# Histogram

- **Type**: **Distribution**
- **Purpose**: A histogram is used to visualize the **distribution of a single continuous variable** by dividing the data into bins and displaying the frequency of observations within each bin.

- **How It Works**:
  - The x-axis represents the **range of values** (bins) for the variable, and the y-axis represents the **frequency** or **count** of observations that fall within each bin.
  - The shape of the histogram gives insight into the **distribution** of the data, such as:
    - **Normal distribution**: A symmetric bell curve.
    - **Skewed distribution**: The data is skewed either left or right.
    - **Uniform distribution**: The frequency is relatively constant across bins.

- **Common Use Cases**:
  - Understanding the **distribution** of variables such as **income levels**, **exam scores**, or **ages**.
  - Identifying **skewness**, **kurtosis**, and **outliers** in the data.

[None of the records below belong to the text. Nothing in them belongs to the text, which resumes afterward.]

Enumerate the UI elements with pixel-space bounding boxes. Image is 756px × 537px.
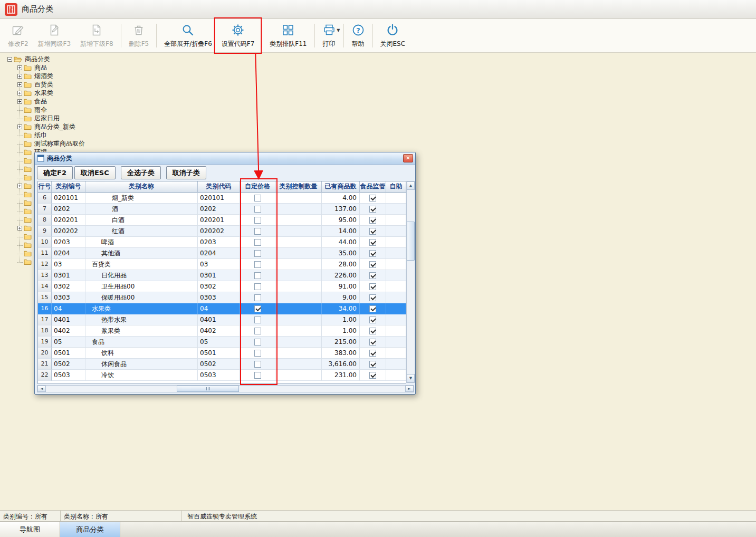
- table-row[interactable]: 170401热带水果04011.00: [38, 314, 406, 325]
- header-cell-self_service[interactable]: 自助: [386, 181, 406, 193]
- chevron-down-icon[interactable]: ▼: [337, 28, 340, 33]
- table-row[interactable]: 150303保暖用品0003039.00: [38, 292, 406, 303]
- toolbar-button-edit[interactable]: 修改F2: [3, 20, 33, 51]
- custom-price-checkbox[interactable]: [254, 250, 261, 257]
- table-row[interactable]: 220503冷饮0503231.00: [38, 370, 406, 381]
- table-row[interactable]: 8020201白酒02020195.00: [38, 215, 406, 226]
- vertical-scroll-track[interactable]: [407, 190, 415, 374]
- toolbar-button-print[interactable]: 打印 ▼: [318, 20, 341, 51]
- food-supervision-checkbox[interactable]: [369, 339, 376, 346]
- tree-item[interactable]: 雨伞: [2, 106, 86, 114]
- toolbar-button-set-code[interactable]: 设置代码F7: [217, 20, 260, 51]
- tree-item[interactable]: 纸巾: [2, 131, 86, 139]
- food-supervision-checkbox[interactable]: [369, 361, 376, 368]
- horizontal-scroll-thumb[interactable]: [177, 386, 239, 392]
- expand-plus-icon[interactable]: [17, 65, 22, 70]
- food-supervision-checkbox[interactable]: [369, 195, 376, 202]
- custom-price-checkbox[interactable]: [254, 261, 261, 268]
- dialog-titlebar[interactable]: 商品分类 ✕: [35, 152, 415, 165]
- table-row[interactable]: 100203啤酒020344.00: [38, 237, 406, 248]
- table-row[interactable]: 200501饮料0501383.00: [38, 348, 406, 359]
- custom-price-checkbox[interactable]: [254, 372, 261, 379]
- vertical-scrollbar[interactable]: ▲ ▼: [406, 181, 415, 383]
- custom-price-checkbox[interactable]: [254, 339, 261, 346]
- custom-price-checkbox[interactable]: [254, 239, 261, 246]
- expand-plus-icon[interactable]: [17, 184, 22, 188]
- expand-plus-icon[interactable]: [17, 74, 22, 79]
- custom-price-checkbox[interactable]: [254, 294, 261, 301]
- horizontal-scrollbar[interactable]: ◄ ►: [37, 385, 414, 392]
- scroll-right-arrow-icon[interactable]: ►: [405, 386, 414, 392]
- horizontal-scroll-track[interactable]: [46, 386, 405, 392]
- custom-price-checkbox[interactable]: [254, 217, 261, 224]
- header-cell-category_code[interactable]: 类别代码: [198, 181, 240, 193]
- custom-price-checkbox[interactable]: [254, 228, 261, 235]
- toolbar-button-expand-all[interactable]: 全部展开/折叠F6: [159, 20, 217, 51]
- custom-price-checkbox[interactable]: [254, 305, 261, 312]
- food-supervision-checkbox[interactable]: [369, 305, 376, 312]
- table-row[interactable]: 1604水果类0434.00: [38, 303, 406, 314]
- toolbar-button-category-sort[interactable]: 类别排队F11: [265, 20, 311, 51]
- collapse-minus-icon[interactable]: [7, 57, 12, 62]
- cancel-button[interactable]: 取消ESC: [74, 166, 116, 179]
- tree-item[interactable]: 商品: [2, 63, 86, 72]
- food-supervision-checkbox[interactable]: [369, 350, 376, 357]
- tree-item[interactable]: 烟酒类: [2, 72, 86, 80]
- header-cell-qty_control[interactable]: 类别控制数量: [275, 181, 322, 193]
- tree-item[interactable]: 百货类: [2, 80, 86, 89]
- expand-plus-icon[interactable]: [17, 91, 22, 95]
- scroll-down-arrow-icon[interactable]: ▼: [407, 374, 415, 382]
- tree-item[interactable]: 测试称重商品取价: [2, 139, 86, 148]
- custom-price-checkbox[interactable]: [254, 206, 261, 213]
- scroll-left-arrow-icon[interactable]: ◄: [37, 386, 46, 392]
- expand-plus-icon[interactable]: [17, 99, 22, 104]
- tab-navigation[interactable]: 导航图: [0, 522, 60, 537]
- deselect-children-button[interactable]: 取消子类: [166, 166, 206, 179]
- custom-price-checkbox[interactable]: [254, 195, 261, 202]
- tree-item[interactable]: 水果类: [2, 89, 86, 97]
- table-row[interactable]: 180402浆果类04021.00: [38, 325, 406, 337]
- table-row[interactable]: 9020202红酒02020214.00: [38, 226, 406, 237]
- table-row[interactable]: 70202酒0202137.00: [38, 204, 406, 215]
- toolbar-button-delete[interactable]: 删除F5: [124, 20, 154, 51]
- expand-plus-icon[interactable]: [17, 82, 22, 87]
- toolbar-button-add-child[interactable]: 新增下级F8: [75, 20, 118, 51]
- header-cell-custom_price[interactable]: 自定价格: [240, 181, 275, 193]
- expand-plus-icon[interactable]: [17, 124, 22, 129]
- toolbar-button-close[interactable]: 关闭ESC: [376, 20, 410, 51]
- table-row[interactable]: 1905食品05215.00: [38, 337, 406, 348]
- header-cell-category_name[interactable]: 类别名称: [85, 181, 198, 193]
- vertical-scroll-thumb[interactable]: [407, 222, 415, 261]
- table-row[interactable]: 1203百货类0328.00: [38, 259, 406, 270]
- dialog-close-button[interactable]: ✕: [403, 154, 413, 162]
- header-cell-category_no[interactable]: 类别编号: [52, 181, 85, 193]
- tree-item[interactable]: 居家日用: [2, 114, 86, 122]
- custom-price-checkbox[interactable]: [254, 328, 261, 334]
- food-supervision-checkbox[interactable]: [369, 283, 376, 290]
- tree-item[interactable]: 食品: [2, 97, 86, 106]
- food-supervision-checkbox[interactable]: [369, 261, 376, 268]
- toolbar-button-add-sibling[interactable]: 新增同级F3: [33, 20, 76, 51]
- table-row[interactable]: 6020101烟_新类0201014.00: [38, 193, 406, 204]
- food-supervision-checkbox[interactable]: [369, 206, 376, 213]
- food-supervision-checkbox[interactable]: [369, 372, 376, 379]
- food-supervision-checkbox[interactable]: [369, 250, 376, 257]
- table-row[interactable]: 130301日化用品0301226.00: [38, 270, 406, 281]
- expand-plus-icon[interactable]: [17, 226, 22, 231]
- header-cell-product_count[interactable]: 已有商品数: [322, 181, 360, 193]
- tree-item[interactable]: 商品分类_新类: [2, 122, 86, 131]
- table-row[interactable]: 110204其他酒020435.00: [38, 248, 406, 259]
- custom-price-checkbox[interactable]: [254, 350, 261, 357]
- table-row[interactable]: 140302卫生用品00030291.00: [38, 281, 406, 292]
- tree-item[interactable]: 商品分类: [2, 55, 86, 63]
- tab-category[interactable]: 商品分类: [60, 522, 120, 537]
- custom-price-checkbox[interactable]: [254, 317, 261, 323]
- table-row[interactable]: 210502休闲食品05023,616.00: [38, 359, 406, 370]
- custom-price-checkbox[interactable]: [254, 283, 261, 290]
- header-cell-row_no[interactable]: 行号: [38, 181, 52, 193]
- custom-price-checkbox[interactable]: [254, 272, 261, 279]
- header-cell-food_supervision[interactable]: 食品监管: [360, 181, 386, 193]
- select-all-children-button[interactable]: 全选子类: [121, 166, 161, 179]
- food-supervision-checkbox[interactable]: [369, 272, 376, 279]
- food-supervision-checkbox[interactable]: [369, 228, 376, 235]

## Customization Parameters

### **Matplotlib Customization**

- **`bins`**: Number of bins (bars) in the histogram.
- **`color`**: Color of the bars in the histogram.
- **`alpha`**: Controls the transparency of the bars (range: 0 to 1).
- **`edgecolor`**: Color of the border around each bar.
- **`density`**: If `True`, the histogram is normalized to show a **probability density** instead of counts.

### **Seaborn Customization**

- **`bins`**: Number of bins (bars) in the histogram.
- **`kde`**: If `True`, adds a **kernel density estimate (KDE)** line to the histogram for smoother distribution representation.
- **`color`**: Color of the bars in the histogram.
- **`multiple`**: Allows for stacking or overlaying multiple histograms (`'layer'`, `'stack'`, etc.).
- **`stat`**: Defines the vertical axis (`'count'`, `'density'`, `'probability'`).



In [1]:
import matplotlib.pyplot as plt
import pandas as pd
from sklearn import datasets
import seaborn as sns

In [None]:
iris = datasets.load_iris()
df = pd.DataFrame(data=iris.data, columns=iris.feature_names)
df["type"] = pd.DataFrame(data=iris.target)
# Define a function to map the values
def map_flower_type(type_value: int):
    if type_value == 0: return 'setosa'
    if type_value == 1: return 'versicolor'
    if type_value == 2: return 'virginica'
    else: return 'Unknown'

df['flower'] = df['type'].apply(map_flower_type)

In [None]:
plt.figure(figsize=(8, 6))
plt.hist(
    df["petal length (cm)"],
    bins=10,
    density=False,
    color="green",
)
plt.title("Petal Length")
plt.xlabel("Petal Length (cm)")
plt.ylabel("Frequency")
plt.show()

In [None]:
sns.histplot(
    x="petal length (cm)",
    bins=10,
    hue="flower",
    stat="count",
    color="green",
    kde=True,
    multiple="layer",
    data=df,
)

plt.title("Petal Length Distribution")
plt.xlabel("Petal Length (cm)")
plt.ylabel("Count")  
plt.show()